• **PROBLEM STATEMENT**
Scan the entries below for the word "contains", then copy each line that holds it.

• **Saved entries**
====
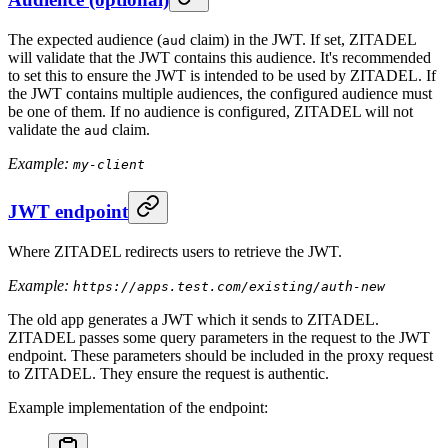
The expected audience (
claim) in the JWT. If set, ZITADEL
aud
will validate that the JWT contains this audience. It's recommended
to set this to ensure the JWT is intended to be used by ZITADEL. If
the JWT contains multiple audiences, the configured audience must
be one of them. If no audience is configured, ZITADEL will not
validate the
claim.
aud
Example:
my-client
JWT endpoint
Where ZITADEL redirects users to retrieve the JWT.
Example:
https://apps.test.com/existing/auth-new
The old app generates a JWT which it sends to ZITADEL.
ZITADEL passes some query parameters in the request to the JWT
endpoint. These parameters should be included in the proxy request
to ZITADEL. They ensure the request is authentic.
Example implementation of the endpoint:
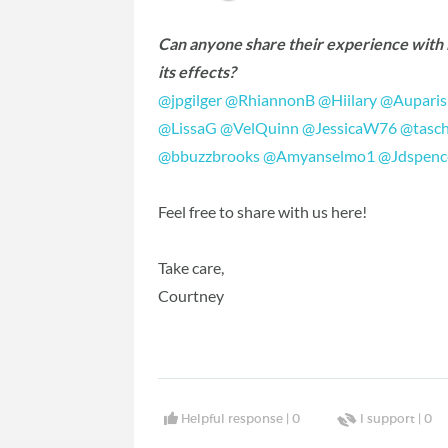
Can anyone share their experience with H
its effects?
@jpgilger
‍
@RhiannonB
‍
@Hiilary
‍
@Auparis
@LissaG
‍
@VelQuinn
‍
@JessicaW76
‍
@tasc
@bbuzzbrooks
‍
@Amyanselmo1
‍
@Jdspenc
Feel free to share with us here!
Take care,
Courtney
Helpful response |
0
I support |
0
====
• **RESPONSE TO THE EXERCISE**
will validate that the JWT contains this audience. It's recommended
the JWT contains multiple audiences, the configured audience must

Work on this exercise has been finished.